URLs¶
3LC objects are identified by URLs, which are represented by the tlc.Url class in the Python
API. URLs can refer to files on disk, or objects on cloud storage such as S3. An object’s URL is generally the location
that it was read from and/or may be written to.
Schemes¶
3LC supports file paths and various cloud storage locations, each with a different scheme. A URL scheme is the first
part of the URL, up to the first :. The following cards summarize the available schemes, how to configure credentials
and how to install necessary dependencies.
File file://
URLs representing file paths may refer to data on a local disk, a mapped network drive, etc. URLs with no scheme are interpreted as file path URLs.
Credentials
To read from or write to the file system, 3LC requires access to the underlying file system and the necessary permissions for the relevant files and directories. Make sure the user or process running 3LC has appropriate read and/or write permissions for the paths you intend to use (including referenced bulk data), or file operations may fail.
Amazon S3
s3://
Amazon S3 URLs refer to data stored in S3 buckets.
Credentials
The tlc package generally uses the
boto3 credentials order
when accessing data stored on S3. In particular, this means that AWS environment variables take precedence, then the
shared credential file (~/.aws/credentials), then the AWS config file (~/.aws/config), then the instance metadata
service if running on an Amazon EC2 instance that has an IAM role configured.
Google Cloud Storage
gcs://
Google Cloud Storage (GCS) URLs refer to data stored in GCS buckets.
Credentials
The tlc package generally uses Google’s
application default credentials order
when accessing data stored on GCS. In particular, this means that the GOOGLE_APPLICATION_CREDENTIALS environment
variable takes precedence, then the gcloud application default credentials, then the instance metadata service if
running on a Google Compute Engine (GCE) instance with an attached service account.
Installation
GCS support is not enabled by default and may be enabled by installing the 3lc[gcs] extra.
Azure Blob Storage
abfs://
Azure Blob storage URLs refer to data stored in Azure Blob containers.
Credentials
The tlc package supports access to Azure Blob storage using AZURE_STORAGE environment variables. Common variations
include:
AZURE_STORAGE_ACCOUNT_NAMEandAZURE_STORAGE_ACCOUNT_KEYAZURE_STORAGE_ACCOUNT_NAMEandAZURE_STORAGE_SAS_TOKENAZURE_STORAGE_CONNECTION_STRING
Installation
Azure Blob Storage support is not enabled by default and may be enabled by installing the 3lc[abfs] extra.

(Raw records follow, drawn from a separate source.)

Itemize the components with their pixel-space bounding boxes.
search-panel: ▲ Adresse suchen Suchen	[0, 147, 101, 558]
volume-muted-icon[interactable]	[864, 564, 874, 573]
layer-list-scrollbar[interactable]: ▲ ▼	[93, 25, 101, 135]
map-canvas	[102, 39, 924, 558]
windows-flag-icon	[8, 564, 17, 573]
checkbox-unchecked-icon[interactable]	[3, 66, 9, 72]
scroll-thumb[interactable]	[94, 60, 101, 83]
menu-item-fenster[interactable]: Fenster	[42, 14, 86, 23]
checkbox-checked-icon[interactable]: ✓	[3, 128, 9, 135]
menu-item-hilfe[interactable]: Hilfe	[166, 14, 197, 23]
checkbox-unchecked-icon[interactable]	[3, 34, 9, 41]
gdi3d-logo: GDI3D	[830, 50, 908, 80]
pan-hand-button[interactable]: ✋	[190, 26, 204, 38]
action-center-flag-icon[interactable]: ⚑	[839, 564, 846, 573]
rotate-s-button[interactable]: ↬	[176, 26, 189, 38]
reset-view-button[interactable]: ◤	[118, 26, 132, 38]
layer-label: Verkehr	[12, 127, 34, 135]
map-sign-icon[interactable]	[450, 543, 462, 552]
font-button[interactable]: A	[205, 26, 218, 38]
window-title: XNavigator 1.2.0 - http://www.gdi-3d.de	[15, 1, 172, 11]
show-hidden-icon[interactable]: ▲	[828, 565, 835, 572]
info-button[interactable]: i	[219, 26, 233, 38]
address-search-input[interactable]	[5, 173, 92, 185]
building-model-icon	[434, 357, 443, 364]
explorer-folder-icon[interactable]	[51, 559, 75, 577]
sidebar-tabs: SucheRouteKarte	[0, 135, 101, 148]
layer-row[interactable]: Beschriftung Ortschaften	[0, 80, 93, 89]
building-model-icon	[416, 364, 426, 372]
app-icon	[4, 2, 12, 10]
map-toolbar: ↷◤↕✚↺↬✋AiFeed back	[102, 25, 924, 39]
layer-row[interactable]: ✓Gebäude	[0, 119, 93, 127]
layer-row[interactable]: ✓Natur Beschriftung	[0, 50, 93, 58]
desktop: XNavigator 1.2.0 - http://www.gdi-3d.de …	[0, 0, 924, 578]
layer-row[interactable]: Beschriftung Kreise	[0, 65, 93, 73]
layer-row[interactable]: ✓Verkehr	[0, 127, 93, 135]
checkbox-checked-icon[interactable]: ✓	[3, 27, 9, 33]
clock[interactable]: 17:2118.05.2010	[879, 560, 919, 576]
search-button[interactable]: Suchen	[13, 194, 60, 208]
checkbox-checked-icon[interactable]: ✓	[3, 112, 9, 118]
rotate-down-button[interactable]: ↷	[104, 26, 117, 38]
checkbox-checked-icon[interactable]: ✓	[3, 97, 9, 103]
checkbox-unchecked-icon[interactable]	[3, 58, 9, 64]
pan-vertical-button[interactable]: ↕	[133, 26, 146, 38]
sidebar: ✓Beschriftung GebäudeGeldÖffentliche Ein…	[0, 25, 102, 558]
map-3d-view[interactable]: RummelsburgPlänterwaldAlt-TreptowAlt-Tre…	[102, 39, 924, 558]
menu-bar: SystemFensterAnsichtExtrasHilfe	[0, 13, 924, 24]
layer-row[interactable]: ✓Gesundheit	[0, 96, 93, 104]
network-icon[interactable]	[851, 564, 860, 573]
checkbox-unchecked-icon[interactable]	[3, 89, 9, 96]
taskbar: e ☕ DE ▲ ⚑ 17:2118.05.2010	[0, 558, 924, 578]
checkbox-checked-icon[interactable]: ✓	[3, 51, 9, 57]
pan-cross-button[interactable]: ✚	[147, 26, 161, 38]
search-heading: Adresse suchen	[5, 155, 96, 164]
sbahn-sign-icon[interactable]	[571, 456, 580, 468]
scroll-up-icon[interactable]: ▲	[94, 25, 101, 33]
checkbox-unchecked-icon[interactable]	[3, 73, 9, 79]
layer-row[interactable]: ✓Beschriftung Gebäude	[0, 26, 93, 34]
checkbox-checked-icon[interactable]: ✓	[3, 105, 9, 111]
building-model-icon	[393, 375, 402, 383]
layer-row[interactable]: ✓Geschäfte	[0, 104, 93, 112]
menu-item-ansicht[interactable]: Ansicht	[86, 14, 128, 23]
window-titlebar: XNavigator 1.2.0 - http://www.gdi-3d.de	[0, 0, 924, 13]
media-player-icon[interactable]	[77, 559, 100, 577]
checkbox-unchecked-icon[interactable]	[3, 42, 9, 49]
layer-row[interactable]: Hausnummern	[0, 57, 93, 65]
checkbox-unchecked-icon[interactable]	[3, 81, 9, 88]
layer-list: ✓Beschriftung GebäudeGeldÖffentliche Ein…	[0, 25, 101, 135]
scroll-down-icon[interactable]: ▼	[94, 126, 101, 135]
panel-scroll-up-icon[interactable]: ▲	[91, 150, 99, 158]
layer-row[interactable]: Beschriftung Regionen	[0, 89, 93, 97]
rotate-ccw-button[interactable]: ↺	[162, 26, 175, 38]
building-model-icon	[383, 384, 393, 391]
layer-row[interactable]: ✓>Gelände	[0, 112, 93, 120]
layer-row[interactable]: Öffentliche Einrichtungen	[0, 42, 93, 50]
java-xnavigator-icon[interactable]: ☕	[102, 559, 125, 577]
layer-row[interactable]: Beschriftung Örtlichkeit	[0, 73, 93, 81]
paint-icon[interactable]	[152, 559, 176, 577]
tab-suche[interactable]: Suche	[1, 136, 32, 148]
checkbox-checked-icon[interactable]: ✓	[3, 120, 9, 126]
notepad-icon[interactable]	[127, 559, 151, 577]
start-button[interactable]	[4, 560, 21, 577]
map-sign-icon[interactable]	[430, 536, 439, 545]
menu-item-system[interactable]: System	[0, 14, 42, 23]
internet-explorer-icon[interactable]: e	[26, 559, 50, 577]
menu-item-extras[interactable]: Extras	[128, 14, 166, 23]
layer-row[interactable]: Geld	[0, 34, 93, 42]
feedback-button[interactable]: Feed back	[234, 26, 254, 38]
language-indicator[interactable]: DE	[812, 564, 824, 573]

Cloud credential configuration across multiple processes using tlc
It is common with 3LC to run multiple processes that each use the tlc Python package independently, such as a training
notebook and the 3LC Object Service. In order for those different components in different processes to interoperate
correctly with respect to cloud storage URLs, it is important to configure their cloud credentials in a compatible way.
For example, if cloud credentials are configured via environment variables, it is likely that the same environment
variables should be set for each process.
Object URLs¶
The tlc Python package provides a standard set of method arguments used for creating or retrieving objects by URLs.

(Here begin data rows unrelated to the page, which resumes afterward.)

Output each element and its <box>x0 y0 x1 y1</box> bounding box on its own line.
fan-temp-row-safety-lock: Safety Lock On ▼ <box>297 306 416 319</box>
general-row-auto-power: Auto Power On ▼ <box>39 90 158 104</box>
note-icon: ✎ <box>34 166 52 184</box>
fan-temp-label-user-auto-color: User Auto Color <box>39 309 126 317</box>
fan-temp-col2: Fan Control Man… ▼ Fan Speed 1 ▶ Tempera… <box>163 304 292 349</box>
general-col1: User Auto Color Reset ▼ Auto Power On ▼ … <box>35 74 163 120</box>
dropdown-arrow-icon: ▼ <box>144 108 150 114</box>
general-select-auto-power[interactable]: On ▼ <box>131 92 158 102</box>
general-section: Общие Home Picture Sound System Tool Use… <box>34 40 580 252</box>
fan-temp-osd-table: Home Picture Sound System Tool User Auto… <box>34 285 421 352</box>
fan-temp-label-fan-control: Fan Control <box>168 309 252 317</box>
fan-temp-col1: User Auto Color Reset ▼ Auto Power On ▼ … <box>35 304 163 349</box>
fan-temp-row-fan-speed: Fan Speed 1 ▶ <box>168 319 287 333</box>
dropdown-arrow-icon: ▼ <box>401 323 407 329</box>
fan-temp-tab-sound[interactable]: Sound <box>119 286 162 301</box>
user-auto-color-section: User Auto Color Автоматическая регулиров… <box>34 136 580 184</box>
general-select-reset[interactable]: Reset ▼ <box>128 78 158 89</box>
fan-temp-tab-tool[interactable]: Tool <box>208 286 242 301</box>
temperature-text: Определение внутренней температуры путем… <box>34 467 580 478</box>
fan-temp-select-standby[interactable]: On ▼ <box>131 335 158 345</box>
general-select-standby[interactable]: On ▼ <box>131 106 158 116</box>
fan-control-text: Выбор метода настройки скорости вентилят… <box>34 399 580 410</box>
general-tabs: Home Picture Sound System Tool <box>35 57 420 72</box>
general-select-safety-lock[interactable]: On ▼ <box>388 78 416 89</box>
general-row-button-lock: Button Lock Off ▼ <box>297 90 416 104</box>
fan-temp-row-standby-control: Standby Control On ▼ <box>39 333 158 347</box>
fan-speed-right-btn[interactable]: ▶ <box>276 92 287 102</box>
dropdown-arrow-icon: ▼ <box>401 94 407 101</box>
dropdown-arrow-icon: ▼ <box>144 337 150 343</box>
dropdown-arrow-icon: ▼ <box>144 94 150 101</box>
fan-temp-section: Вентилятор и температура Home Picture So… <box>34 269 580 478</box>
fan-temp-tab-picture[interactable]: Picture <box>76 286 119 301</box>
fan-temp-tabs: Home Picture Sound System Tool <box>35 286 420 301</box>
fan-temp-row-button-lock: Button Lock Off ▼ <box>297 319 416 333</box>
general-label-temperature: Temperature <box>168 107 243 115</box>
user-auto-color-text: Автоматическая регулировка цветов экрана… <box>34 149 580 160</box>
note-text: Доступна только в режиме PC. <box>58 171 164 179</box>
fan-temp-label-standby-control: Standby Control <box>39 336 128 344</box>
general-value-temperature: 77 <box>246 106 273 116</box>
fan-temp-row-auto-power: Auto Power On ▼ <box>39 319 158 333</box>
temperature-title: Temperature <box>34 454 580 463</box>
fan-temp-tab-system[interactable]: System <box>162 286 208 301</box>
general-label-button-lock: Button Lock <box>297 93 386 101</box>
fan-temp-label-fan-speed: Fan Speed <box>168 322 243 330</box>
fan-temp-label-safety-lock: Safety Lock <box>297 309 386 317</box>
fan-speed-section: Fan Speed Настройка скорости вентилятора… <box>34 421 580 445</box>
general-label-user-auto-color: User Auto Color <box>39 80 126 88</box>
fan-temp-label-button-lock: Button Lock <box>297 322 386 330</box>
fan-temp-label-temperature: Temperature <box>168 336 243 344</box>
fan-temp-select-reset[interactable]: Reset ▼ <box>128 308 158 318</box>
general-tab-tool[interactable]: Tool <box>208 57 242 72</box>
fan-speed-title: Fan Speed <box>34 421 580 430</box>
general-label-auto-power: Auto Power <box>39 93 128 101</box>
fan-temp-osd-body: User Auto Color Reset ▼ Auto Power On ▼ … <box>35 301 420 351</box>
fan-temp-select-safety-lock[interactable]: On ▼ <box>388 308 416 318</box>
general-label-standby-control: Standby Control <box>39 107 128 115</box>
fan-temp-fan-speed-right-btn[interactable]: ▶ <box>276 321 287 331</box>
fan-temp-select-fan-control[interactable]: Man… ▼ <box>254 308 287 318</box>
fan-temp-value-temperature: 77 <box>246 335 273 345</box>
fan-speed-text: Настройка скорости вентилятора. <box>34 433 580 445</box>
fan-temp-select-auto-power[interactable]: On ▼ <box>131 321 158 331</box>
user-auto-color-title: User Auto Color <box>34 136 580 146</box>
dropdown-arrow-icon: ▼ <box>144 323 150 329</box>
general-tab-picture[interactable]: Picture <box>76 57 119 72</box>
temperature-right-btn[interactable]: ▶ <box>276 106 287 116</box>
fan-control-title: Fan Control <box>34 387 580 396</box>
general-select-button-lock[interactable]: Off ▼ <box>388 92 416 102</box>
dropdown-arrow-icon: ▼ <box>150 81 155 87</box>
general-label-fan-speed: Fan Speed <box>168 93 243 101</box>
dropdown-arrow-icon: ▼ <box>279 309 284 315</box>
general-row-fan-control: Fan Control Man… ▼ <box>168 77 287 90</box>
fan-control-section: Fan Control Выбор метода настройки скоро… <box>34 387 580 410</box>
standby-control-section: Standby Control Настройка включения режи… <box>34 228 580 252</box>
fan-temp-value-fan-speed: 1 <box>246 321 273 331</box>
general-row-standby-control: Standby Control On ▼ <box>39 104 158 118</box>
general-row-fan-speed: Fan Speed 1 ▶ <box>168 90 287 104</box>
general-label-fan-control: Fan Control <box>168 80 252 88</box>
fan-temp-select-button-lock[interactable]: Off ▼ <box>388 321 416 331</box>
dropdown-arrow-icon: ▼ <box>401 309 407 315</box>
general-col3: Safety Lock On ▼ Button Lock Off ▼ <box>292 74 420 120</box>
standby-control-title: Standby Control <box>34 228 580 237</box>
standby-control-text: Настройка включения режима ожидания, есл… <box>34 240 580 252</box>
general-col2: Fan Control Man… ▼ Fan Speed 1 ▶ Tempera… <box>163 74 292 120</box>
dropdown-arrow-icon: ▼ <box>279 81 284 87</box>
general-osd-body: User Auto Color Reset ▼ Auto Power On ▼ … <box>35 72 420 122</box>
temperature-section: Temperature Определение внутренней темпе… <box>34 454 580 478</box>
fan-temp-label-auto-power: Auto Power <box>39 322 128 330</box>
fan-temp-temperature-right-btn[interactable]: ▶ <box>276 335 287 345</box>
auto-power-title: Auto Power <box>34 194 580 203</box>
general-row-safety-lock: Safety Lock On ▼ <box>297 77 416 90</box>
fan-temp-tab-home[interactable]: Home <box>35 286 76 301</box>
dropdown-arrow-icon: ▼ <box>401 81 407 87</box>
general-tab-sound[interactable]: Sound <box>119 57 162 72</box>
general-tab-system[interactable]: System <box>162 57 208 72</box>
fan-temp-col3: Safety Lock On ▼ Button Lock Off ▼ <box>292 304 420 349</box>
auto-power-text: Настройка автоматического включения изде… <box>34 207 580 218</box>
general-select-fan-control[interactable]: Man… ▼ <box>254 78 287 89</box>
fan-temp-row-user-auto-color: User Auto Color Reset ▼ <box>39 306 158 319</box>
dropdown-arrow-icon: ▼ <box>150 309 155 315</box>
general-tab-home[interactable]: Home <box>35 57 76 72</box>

These are summarized in the table below:
Parameter |
Description |
|---|---|
|
The name of the object, corresponding to the last part of the URL. |
|
The dataset name to use. Defaults to |
|
The project name to use. Defaults to |
|
The project root URL to use. Defaults to the |
|
How to handle the case where the object already exists. Typical values are “overwrite”, “reuse”, “rename”, and “raise” |
|
A fully-qualified custom URL to the object, disregarding the project folder structure. |
Examples¶
Create a URL to a table or run:
import tlc
table_url = tlc.Url.create_table_url(table_name, dataset_name, project_name)
run_url = tlc.Url.create_run_url(run_name, project_name)
Create or retrieve a table from from some input data:
import tlc
data = {
"column_1": [1, 2, 3],
"column_2": ["a", "b", "c"]
}
table = tlc.Table.from_dict(data, table_name, dataset_name, project_name, if_exists="reuse")
# table is now a Table object with a URL of the form
# <project_root>/<project_name>/datasets/<dataset_name>/tables/<table_name>
Common URL manipulation:
# Some examples of common URL manipulation
import tlc
# Create a unique URL from an existing one
url = tlc.Url.create_table_url(table_name, dataset_name, project_name)
unique_url = url.create_unique() # If a file or folder exists at the URL, appends a unique suffix
assert not unique_url.exists() # The URL is guaranteed to be unique
# Create a URL next to an existing one
url = tlc.Url.create_table_url(table_name, dataset_name, project_name)
next_to_url = url.create_sibling("new_table") # Creates a URL next to the existing one, with the name "new_table"
# Any object created at next_to_url will be in the same folder as the original object,
# and thereby belong to the same project and dataset (if applicable).